### YOUR TASK:
All that is needed is an exact copy of the lines from the beginning of the data below through the line containing "ers häufig zu finden ist?", minus the pictures.

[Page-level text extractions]

---

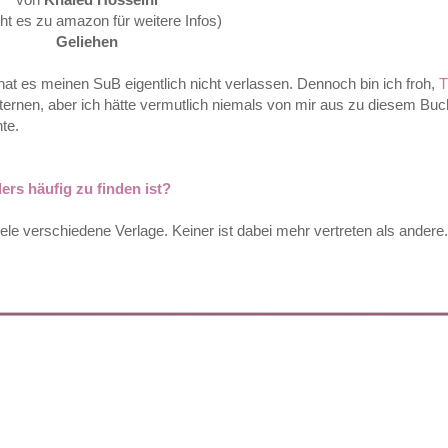
ht es zu amazon für weitere Infos)
Geliehen
 hat es meinen SuB eigentlich nicht verlassen. Dennoch bin ich froh,
T
ternen, aber ich hätte vermutlich niemals von mir aus zu diesem Buch
hte.
ers häufig zu finden ist?
iele verschiedene Verlage. Keiner ist dabei mehr vertreten als andere.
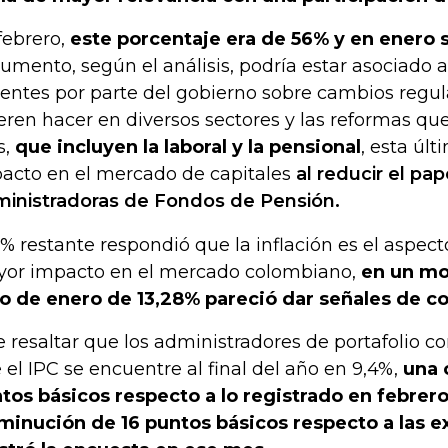
febrero,
este porcentaje era de 56% y en enero
aumento, según el análisis, podría estar asociado 
ientes por parte del gobierno sobre cambios regul
eren hacer en diversos sectores y las reformas que
s,
que incluyen la laboral y la pensional
, esta úl
acto en el mercado de capitales
al reducir el pap
inistradoras de Fondos de Pensión.
7% restante respondió que la inflación es el aspect
or impacto en el mercado colombiano,
en un mo
o de enero de 13,28% pareció dar señales de c
e resaltar que los administradores de portafolio c
 el IPC se encuentre al final del año en 9,4%,
una 
tos básicos respecto a lo registrado en febrero
minución de 16 puntos básicos respecto a las e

---

### YOUR SOLUTION:
ht es zu amazon für weitere Infos)
Geliehen
 hat es meinen SuB eigentlich nicht verlassen. Dennoch bin ich froh,
T
ternen, aber ich hätte vermutlich niemals von mir aus zu diesem Buch
hte.
ers häufig zu finden ist?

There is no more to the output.